- Born: June 29, 1913 New York City, United States
- Died: July 30, 1983 (aged 70) Huntington Beach, California, United States
- Education: Princeton University
- Occupation(s): Newspaper publisher, Thoroughbred racehorse owner/breeder
- Board member of: Ridder Publications, Inc., California Thoroughbred Breeders' Association
- Spouse: Georgia Buck (1914–2002)
- Children: 2
- Parent: Joseph E. Ridder & Hedwig Schneider
- Relatives: Herman Ridder (grandfather) Victor F. Ridder (uncle)

= Bernard J. Ridder =

American newspaperman and racehorse owner

Bernard Joseph "Ben" Ridder (June 29, 1913 – July 29, 1983) was an American newspaper publisher who served as chairman of the board of directors of Ridder Publications, Inc. and an executive in the California Thoroughbred horse racing industry as well as a racehorse owner and breeder.

Ridder was born in New York City, one of eight grandsons of the newspaper magnate, Herman Ridder. His father, Joseph E. Ridder was chairman of the family's Ridder Publications, Inc.

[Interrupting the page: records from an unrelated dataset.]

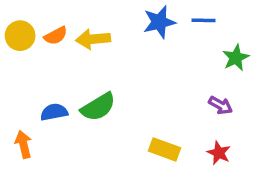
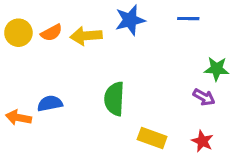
blue star: (159, 22) -> (130, 20), moved
green star: (236, 58) -> (217, 69), moved, turned 30
green semicircle: (98, 107) -> (114, 99), moved, turned 124
orange arrow: (23, 144) -> (18, 118), moved, turned -65

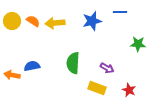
blue star: (130, 20) -> (92, 21), moved
orange semicircle: (51, 33) -> (33, 21), turned -120
purple arrow: (204, 97) -> (107, 68), moved

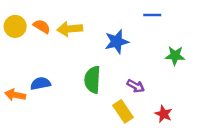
blue star: (92, 21) -> (117, 42), moved
yellow rectangle: (97, 88) -> (123, 111), turned 36

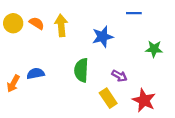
yellow arrow: (70, 29) -> (61, 25), turned 90
orange arrow: (15, 95) -> (13, 84), turned -72
red star: (164, 114) -> (144, 100), size x1.5

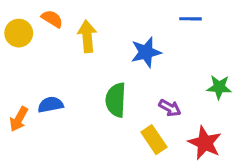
orange semicircle: (37, 23) -> (52, 19), moved
green star: (154, 49) -> (219, 87), moved

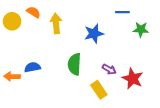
green star: (219, 87) -> (141, 29), moved
orange arrow: (19, 119) -> (12, 76), turned 63
red star: (205, 143) -> (133, 79), moved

Ben Ridder married Georgia Buck in 1936. They moved from their home on Long Island, New York in 1956 to California in order for him to take over as the publisher of the Pasadena Independent & Star News when Ridder Publications acquired the newspaper.

His granddaughter, Katie Ridder, is married to the architect Peter Pennoyer, a great-great-grandson of J. P. Morgan.

==Ridder Thoroughbred Stable==
A few years after settling in California, Ben Ridder and his wife Georgia became owners of Thoroughbred racehorses. Some of their notable runners included Flying Paster, the winner of the Grade 1 Santa Anita and Hollywood Derbys and California Horse of the Year plus the Eclipse Award winner, Cascapedia.

Ben Ridder served as president of the California Thoroughbred Breeders' Association and in 1969 was a founding executive of the Oak Tree Racing Association, which operates the annual fall meet at Santa Anita Park.